Today’s children are spending an average of seven hours a day on entertainment media, including televisions, computers, phones and other electronic devices. Studies have shown that excessive media use can lead to various problems for children – attention problems, school difficulties, sleep and eating disorders, and obesity. Nevertheless, it seems that educational products are increasingly made for and found on computers, tablets and smart phones. This is why a table-top game for 3-8 year olds that teaches them the basics ofprogramming sounds pretty exciting.
The idea for Robot Turtles came to Dan Shapiro, a software programmer at Google, one morning as he was taking a shower.

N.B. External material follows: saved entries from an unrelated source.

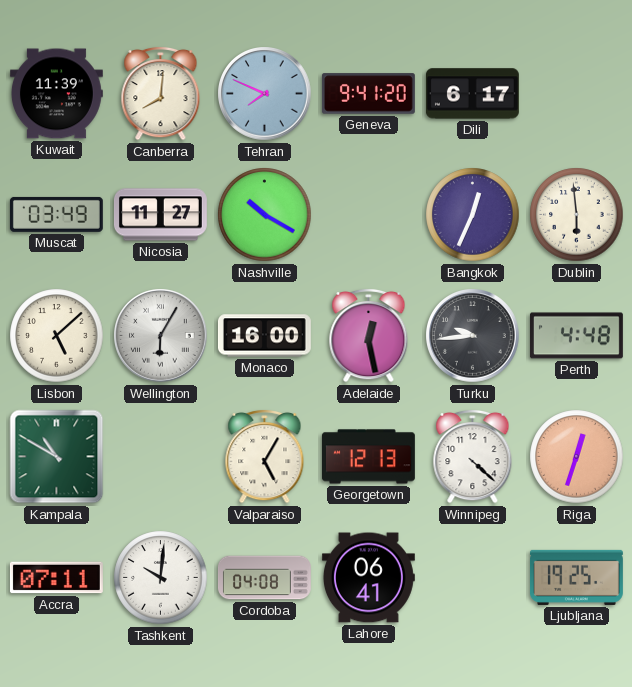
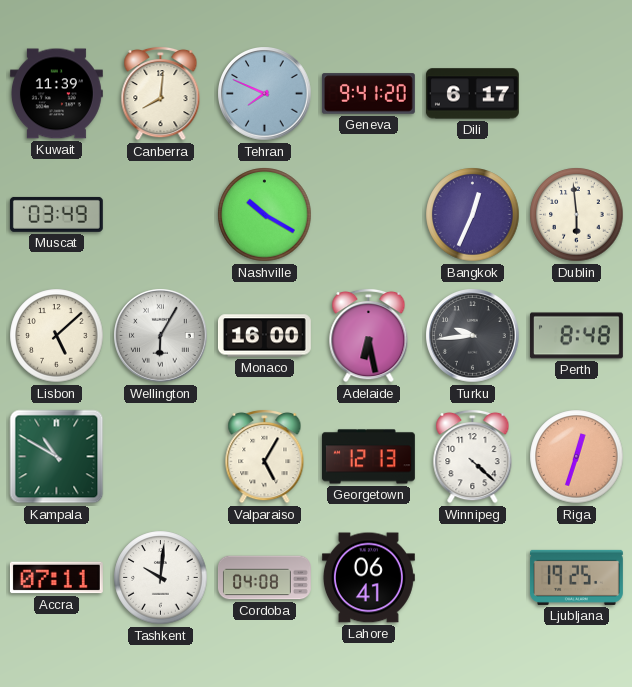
Nicosia: 11:27 -> none
Adelaide: 12:28 -> 6:28
Perth: 4:48 -> 8:48
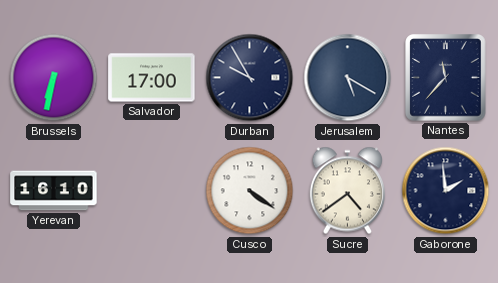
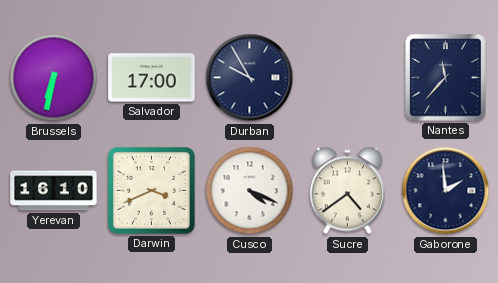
Jerusalem: 5:20 -> none
Darwin: none -> 3:41
Cusco: 4:21 -> 4:19
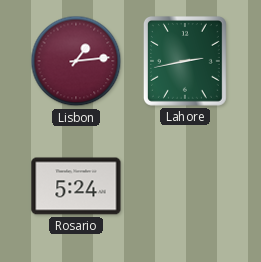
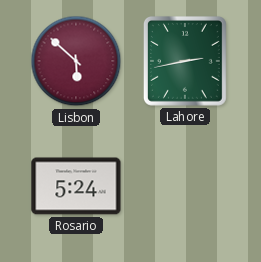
Lisbon: 1:14 -> 5:52
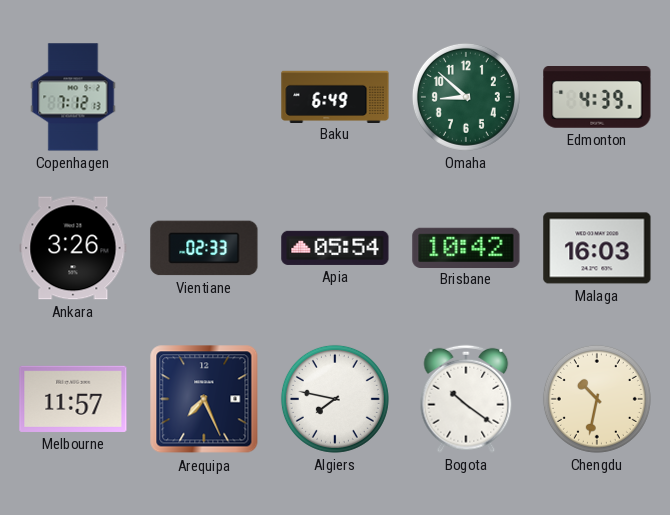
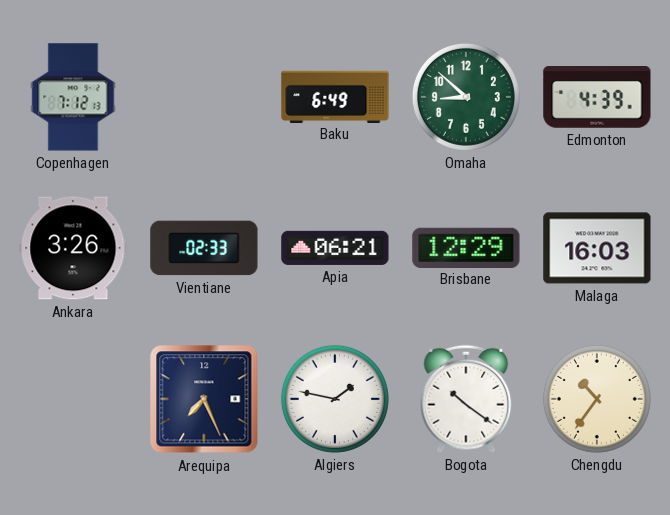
Apia: 05:54 -> 06:21
Brisbane: 10:42 -> 12:29
Melbourne: 11:57 -> none
Algiers: 7:47 -> 1:47
Chengdu: 10:32 -> 10:36
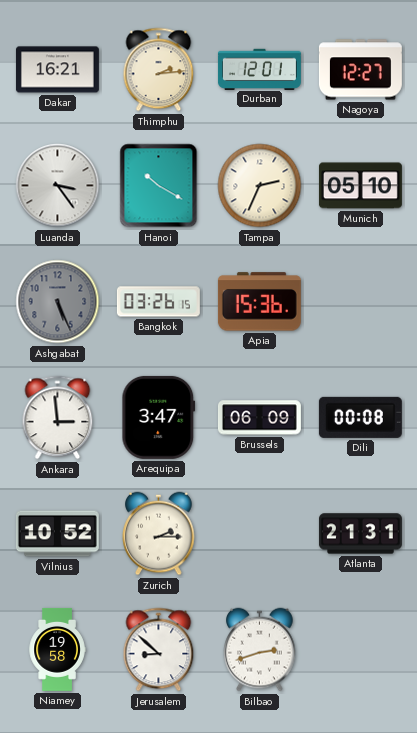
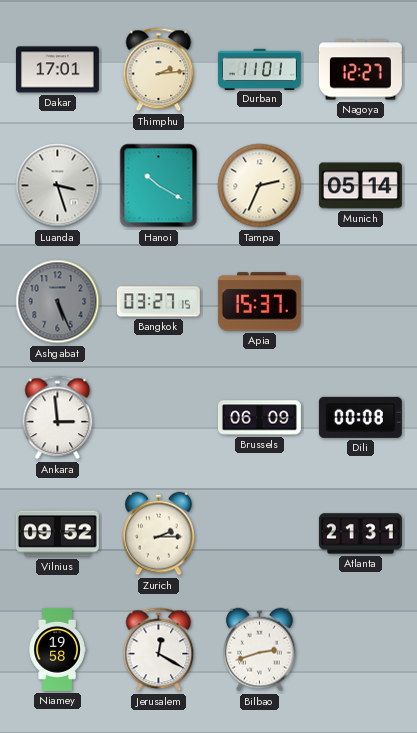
Dakar: 16:21 -> 17:01
Durban: 12:01 -> 11:01
Luanda: 3:24 -> 3:27
Munich: 05:10 -> 05:14
Bangkok: 03:26 -> 03:27
Apia: 15:36 -> 15:37
Arequipa: 3:47 -> none
Vilnius: 10:52 -> 09:52
Jerusalem: 8:52 -> 12:20
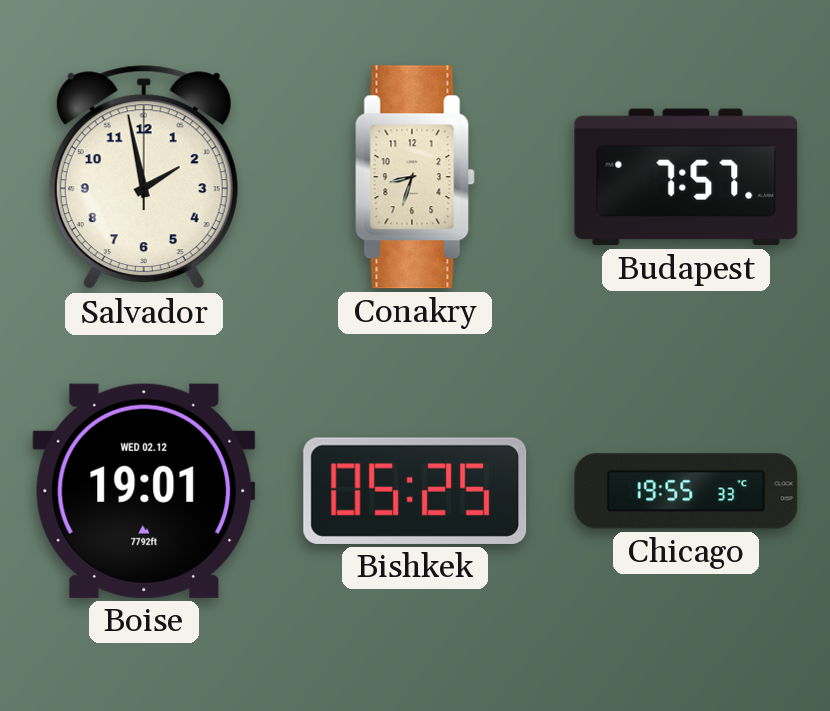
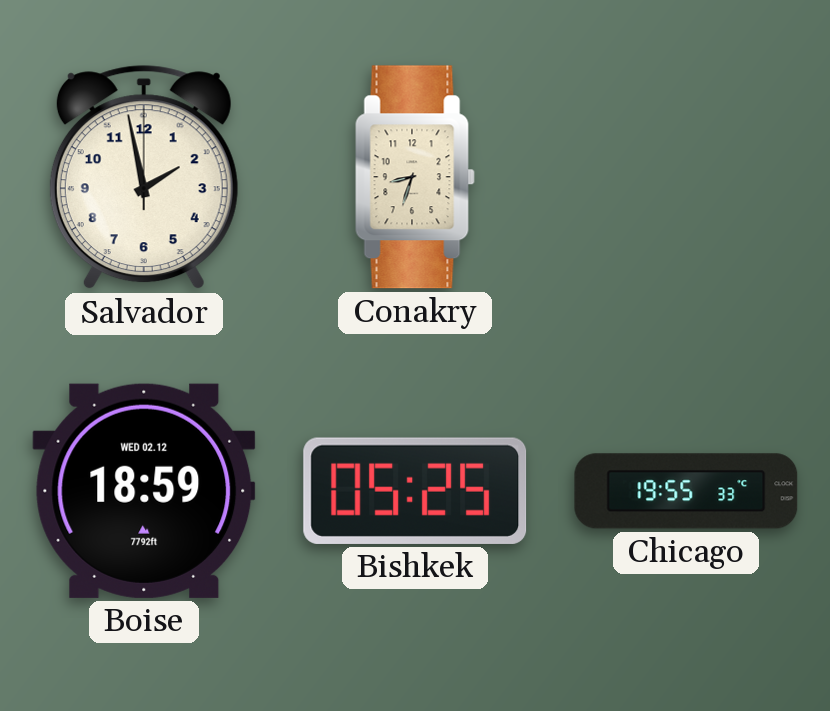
Budapest: 7:57 -> none
Boise: 19:01 -> 18:59
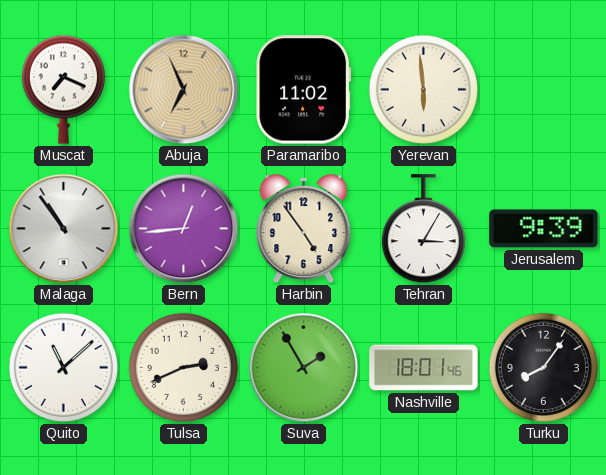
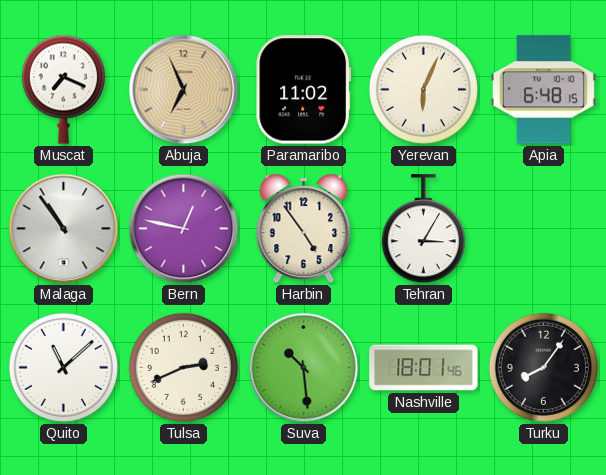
Yerevan: 5:59 -> 6:04
Apia: none -> 6:48
Bern: 12:44 -> 12:47
Jerusalem: 9:39 -> none
Suva: 1:55 -> 10:29
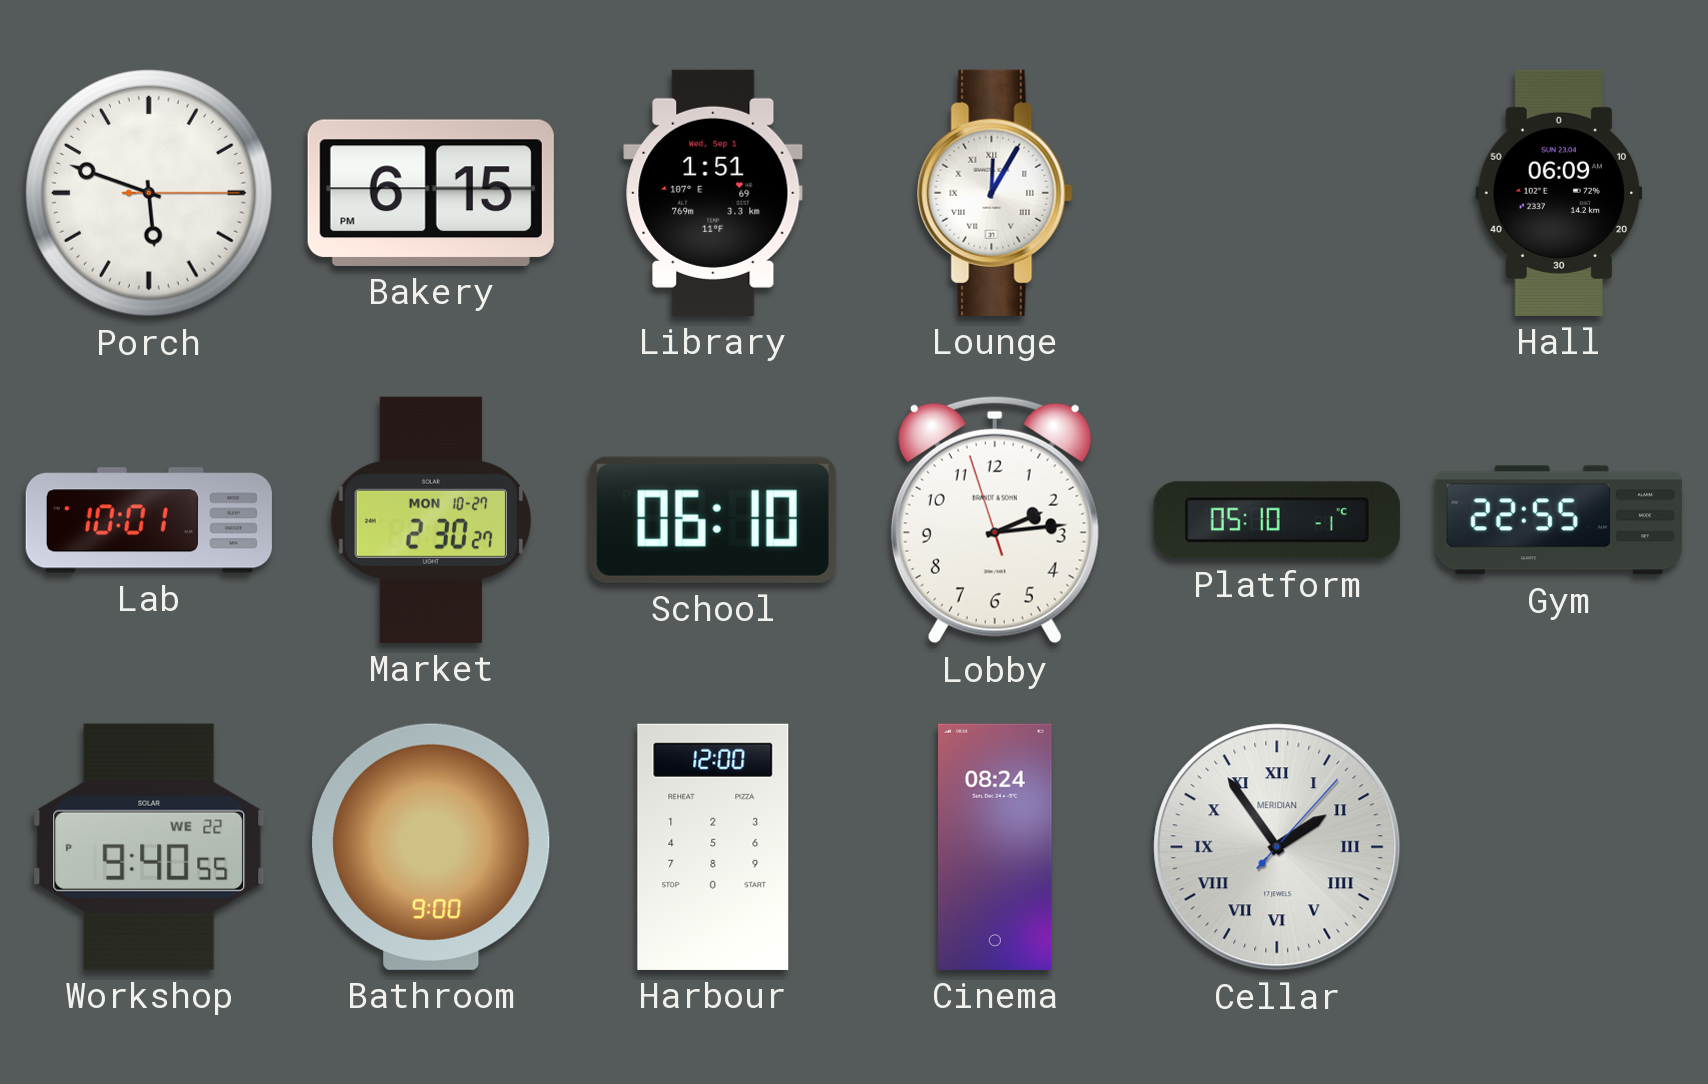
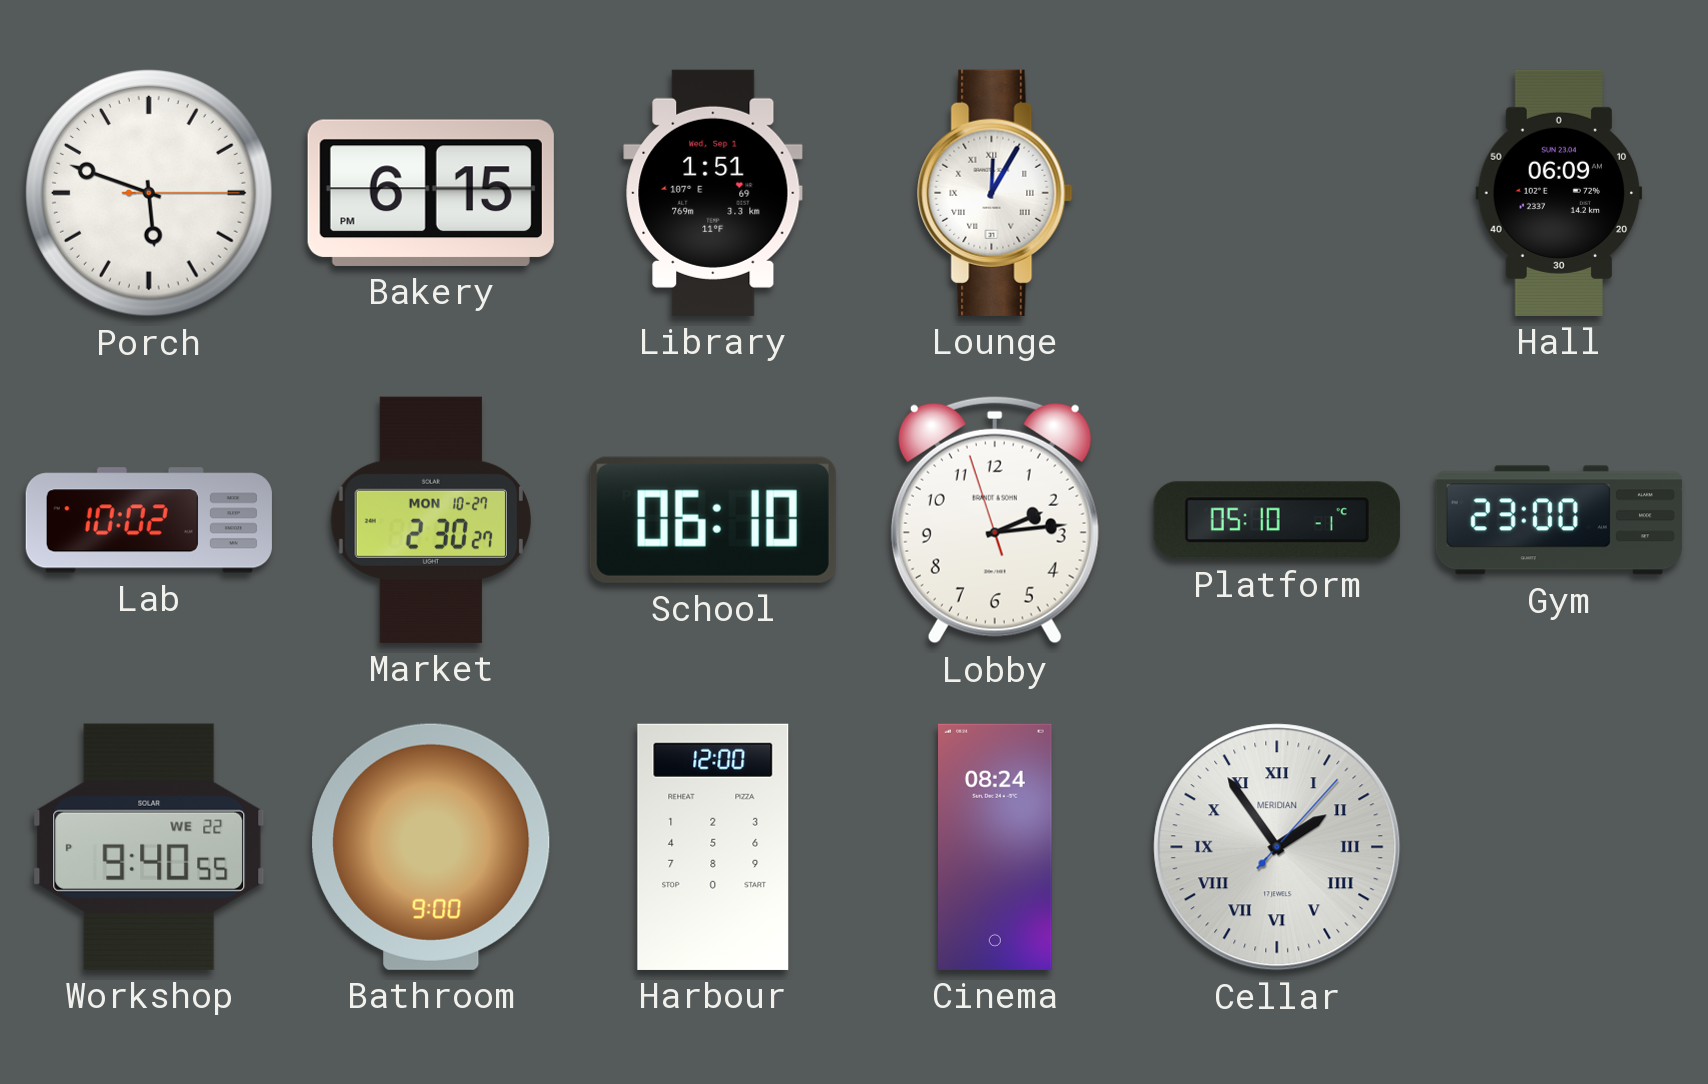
Lab: 10:01 -> 10:02
Gym: 22:55 -> 23:00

I pondered, why are kid games either pure luck (Candyland) or a frustrating exercise in trying to lose on purpose, without the child noticing (Tic-Tac-Toe). How old does a child need to be to learn to program? Do they even need to read? What’s something cool I can do with my kids this afternoon?
That same day he printed out some generic robot clip art, and told his 4-year-old twins that he had a new game for them to play. They started experimenting with the rules and the kids couldn’t get enough of it. Shapiro took a leave of absence and dedicated a whole summer to develop the game which subsequently became the most backed board game in Kickstarter’s history – three months after he started his campaign he had already shipped 25,000 copies to families in 65 different countries.
Kids don’t need to be able to read to play and only one person (the “Turtle Mover”) needs to read the rules. As the kids progress, they build their program up on the table by putting instruction cards down, driving the turtles through the maze. If they make a mistake, they can shout “Bug!” and debug it. One of the most fun parts is that the grownup serves the role of the computer, executing commands on the board. At its heart, Robot Turtles is a game about bossing around adults. Just like programming is about bossing around computers.
As the world seems to not be able to get enough of web startups, online games, and new apps, it is certainly refreshing to see a successful product that teaches kids valuable skills, and helps us spend more quality time with them rather than in front of the omnipresent Screen.